• **EXERCISE OBJECTIVE**: Both ends included, set down the lines from the line containing "who deeply and" through the last line of the records below, without pictures.

(Collected data)
-=-=-

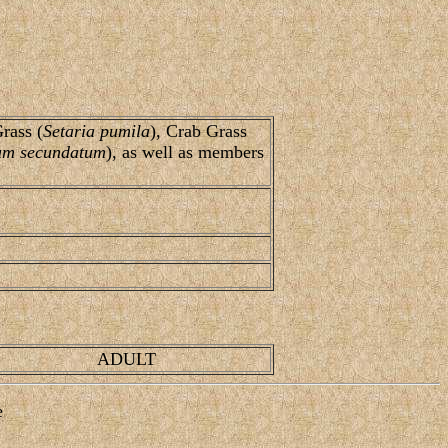
Grass (
Setaria pumila
), Crab Grass
um secundatum
), as well as members
ADULT
e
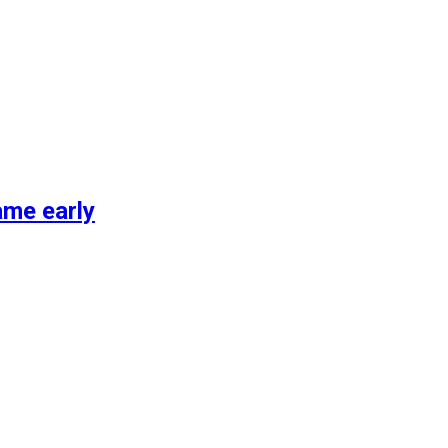
ame early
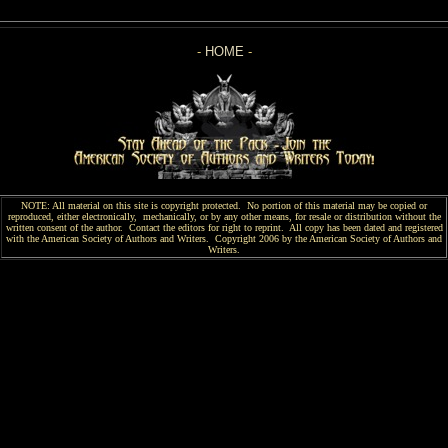
-
HOME
-
NOTE: All material on this site is copyright protected. No portion of this material may be copied or
reproduced, either electronically, mechanically, or by any other means, for resale or distribution without the
written consent of the author. Contact the editors for right to reprint. All copy has been
dated and
registered
with the American Society of Authors and Writers. Copyright 2006 by the American Society of Authors and
Writers.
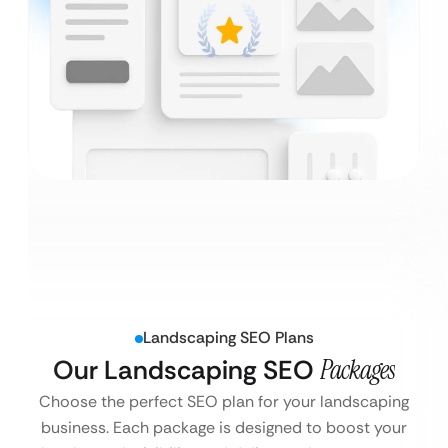
Landscaping SEO Plans
Our Landscaping SEO
Packages
Choose the perfect SEO plan for your landscaping
business. Each package is designed to boost your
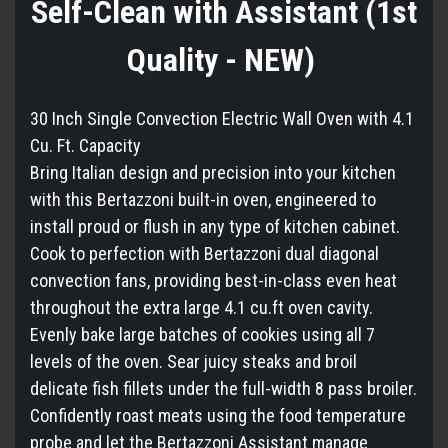
Self-Clean with Assistant (1st
Quality - NEW)
30 Inch Single Convection Electric Wall Oven with 4.1
Cu. Ft. Capacity
Bring Italian design and precision into your kitchen
with this Bertazzoni built-in oven, engineered to
install proud or flush in any type of kitchen cabinet.
Cook to perfection with Bertazzoni dual diagonal
convection fans, providing best-in-class even heat
throughout the extra large 4.1 cu.ft oven cavity.
Evenly bake large batches of cookies using all 7
levels of the oven. Sear juicy steaks and broil
delicate fish fillets under the full-width 8 pass broiler.
Confidently roast meats using the food temperature
probe and let the Bertazzoni Assistant manage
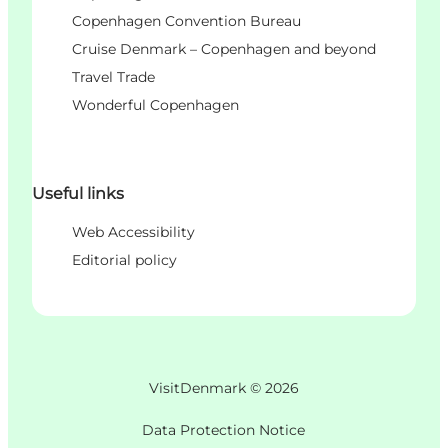
Copenhagen Convention Bureau
Cruise Denmark – Copenhagen and beyond
Travel Trade
Wonderful Copenhagen
Useful links
Web Accessibility
Editorial policy
VisitDenmark ©
2026
Data Protection Notice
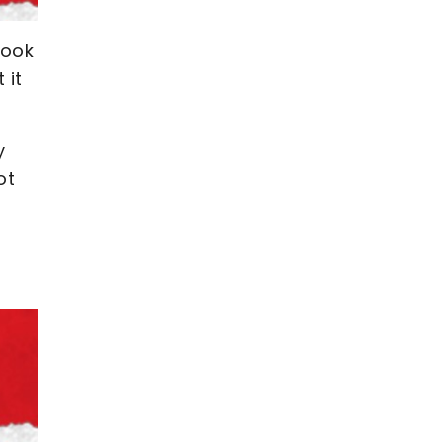
Cook
 it
y
ot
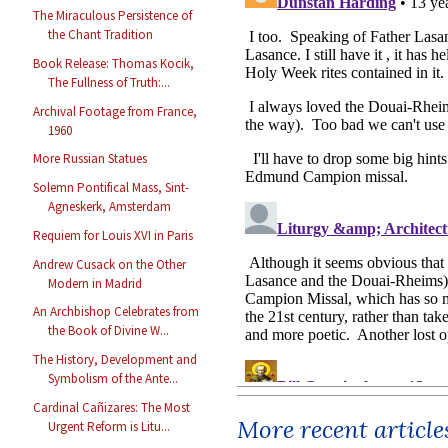
The Miraculous Persistence of
the Chant Tradition
Book Release: Thomas Kocik,
The Fullness of Truth:...
Archival Footage from France,
1960
More Russian Statues
Solemn Pontifical Mass, Sint-
Agneskerk, Amsterdam
Requiem for Louis XVI in Paris
Andrew Cusack on the Other
Modern in Madrid
An Archbishop Celebrates from
the Book of Divine W...
The History, Development and
Symbolism of the Ante...
Cardinal Cañizares: The Most
More recent article
Urgent Reform is Litu...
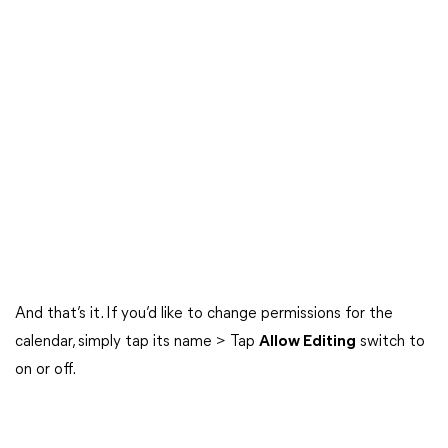
And that’s it. If you’d like to change permissions for the
calendar, simply tap its name > Tap
Allow Editing
switch to
on or off.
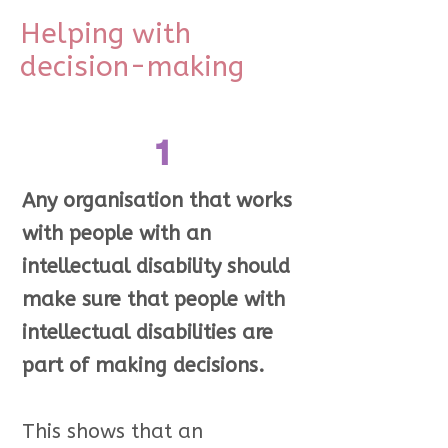
Helping with
decision-making
1
Any organisation that works
with people with an
intellectual disability should
make sure that people with
intellectual disabilities are
part of making decisions.
This shows that an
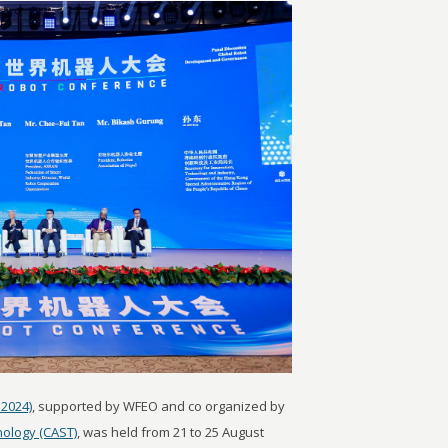
2024)
, supported by WFEO and co organized by
nology (CAST)
, was held from 21 to 25 August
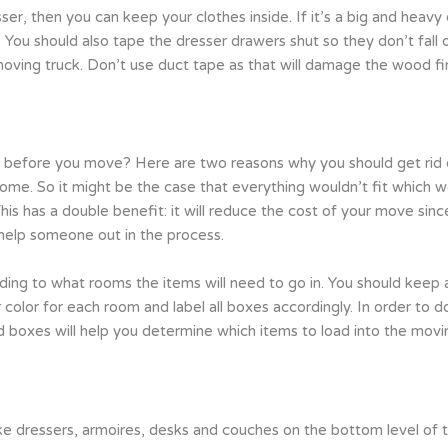
resser, then you can keep your clothes inside. If it’s a big and he
. You should also tape the dresser drawers shut so they don’t fall
oving truck. Don’t use duct tape as that will damage the wood fin
 before you move? Here are two reasons why you should get rid of
ome. So it might be the case that everything wouldn’t fit which 
 has a double benefit: it will reduce the cost of your move since 
 help someone out in the process.
ding to what rooms the items will need to go in. You should kee
color for each room and label all boxes accordingly. In order to 
 boxes will help you determine which items to load into the moving 
ike dressers, armoires, desks and couches on the bottom level of t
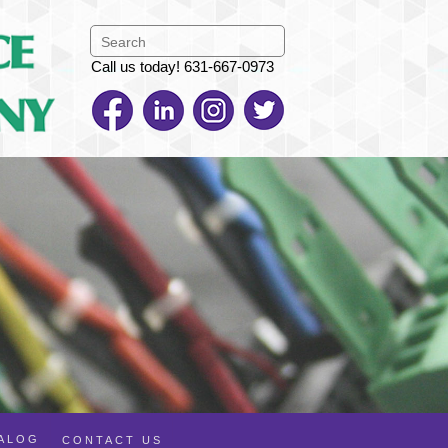
Call us today! 631-667-0973
TALOG
CONTACT US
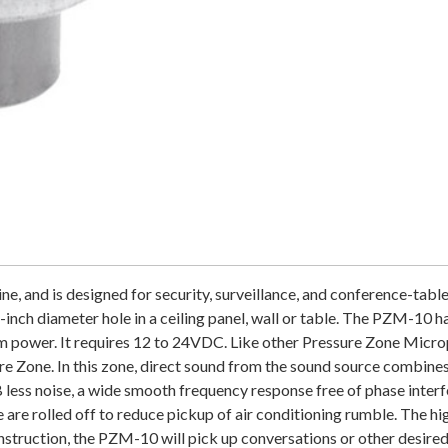
and is designed for security, surveillance, and conference-table us
inch diameter hole in a ceiling panel, wall or table. The PZM-10 h
tom power. It requires 12 to 24VDC. Like other Pressure Zone Mic
re Zone. In this zone, direct sound from the sound source combines 
 less noise, a wide smooth frequency response free of phase interfe
are rolled off to reduce pickup of air conditioning rumble. The hi
struction, the PZM-10 will pick up conversations or other desired 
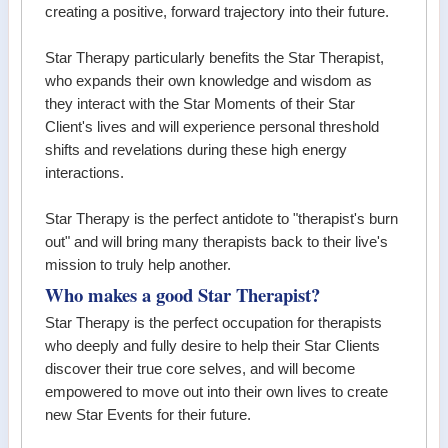
creating a positive, forward trajectory into their future.
Star Therapy particularly benefits the Star Therapist,
who expands their own knowledge and wisdom as
they interact with the Star Moments of their Star
Client's lives and will experience personal threshold
shifts and revelations during these high energy
interactions.
Star Therapy is the perfect antidote to "therapist's burn
out" and will bring many therapists back to their live's
mission to truly help another.
Who makes a good Star Therapist?
Star Therapy is the perfect occupation for therapists
who deeply and fully desire to help their Star Clients
discover their true core selves, and will become
empowered to move out into their own lives to create
new Star Events for their future.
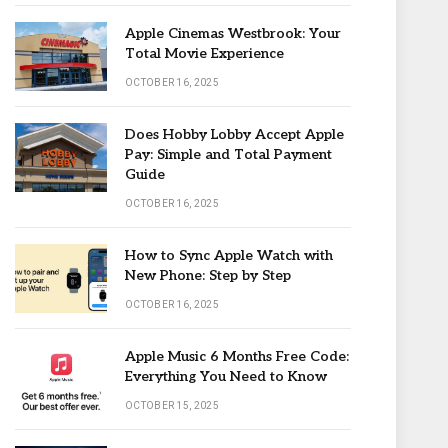
Apple Cinemas Westbrook: Your
Total Movie Experience
OCTOBER 16, 2025
Does Hobby Lobby Accept Apple
Pay: Simple and Total Payment
Guide
OCTOBER 16, 2025
How to Sync Apple Watch with
New Phone: Step by Step
OCTOBER 16, 2025
Apple Music 6 Months Free Code:
Everything You Need to Know
OCTOBER 15, 2025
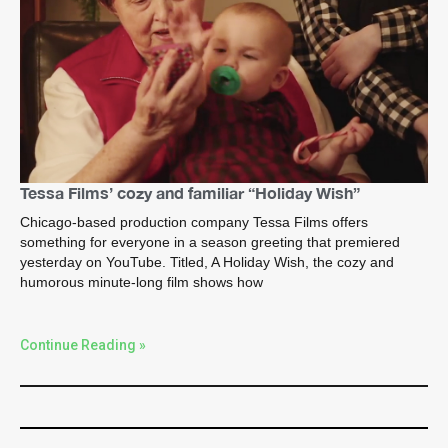
Tessa Films’ cozy and familiar “Holiday Wish”
Chicago-based production company Tessa Films offers
something for everyone in a season greeting that premiered
yesterday on YouTube. Titled, A Holiday Wish, the cozy and
humorous minute-long film shows how
Continue Reading »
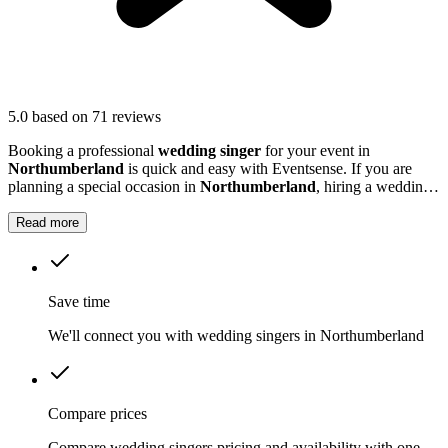
5.0
based on 71 reviews
Booking a professional
wedding singer
for your event in
Northumberland
is quick and easy with Eventsense. If you are
planning a special occasion in
Northumberland
, hiring a wedding
or function singer can add a personal and memorable element to
your event.
Read more
Save time
We'll connect you with wedding singers in Northumberland
Compare prices
Compare wedding singers pricing and availability with one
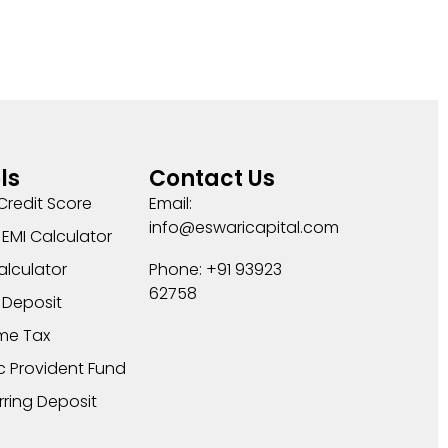
ls
Contact Us
Credit Score
Email:
info@eswaricapital.com
EMI Calculator
alculator
Phone: +91 93923
62758
 Deposit
me Tax
c Provident Fund
rring Deposit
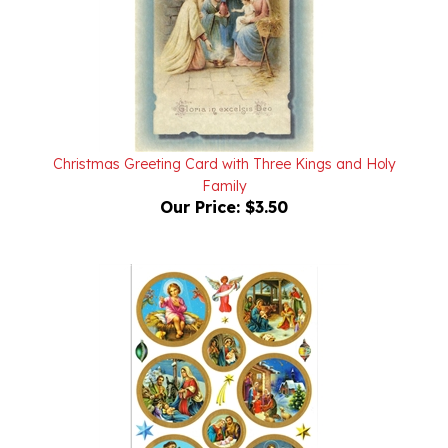
Christmas Greeting Card with Three Kings and Holy
Family
Our Price:
$3.50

-=-=-

• **RESPONSE AREA**:
who deeply and fully desire to help their Star Clients
discover their true core selves, and will become
empowered to move out into their own lives to create
new Star Events for their future.
Apple Cinemas Westbrook: Your
Total Movie Experience
OCTOBER 16, 2025
Does Hobby Lobby Accept Apple
Pay: Simple and Total Payment
Guide
OCTOBER 16, 2025
How to Sync Apple Watch with
New Phone: Step by Step
OCTOBER 16, 2025
Apple Music 6 Months Free Code:
Everything You Need to Know
OCTOBER 15, 2025
Tessa Films’ cozy and familiar “Holiday Wish”
Chicago-based production company Tessa Films offers
something for everyone in a season greeting that premiered
yesterday on YouTube. Titled, A Holiday Wish, the cozy and
humorous minute-long film shows how
Continue Reading »
5.0
based on 71 reviews
Booking a professional
wedding singer
for your event in
Northumberland
is quick and easy with Eventsense. If you are
planning a special occasion in
Northumberland
, hiring a wedding
or function singer can add a personal and memorable element to
your event.
Read more
Save time
We'll connect you with wedding singers in Northumberland
Compare prices
Compare wedding singers pricing and availability with one
ls
Contact Us
Credit Score
Email:
info@eswaricapital.com
EMI Calculator
alculator
Phone: +91 93923
62758
 Deposit
me Tax
c Provident Fund
rring Deposit
Christmas Greeting Card with Three Kings and Holy
Family
Our Price:
$3.50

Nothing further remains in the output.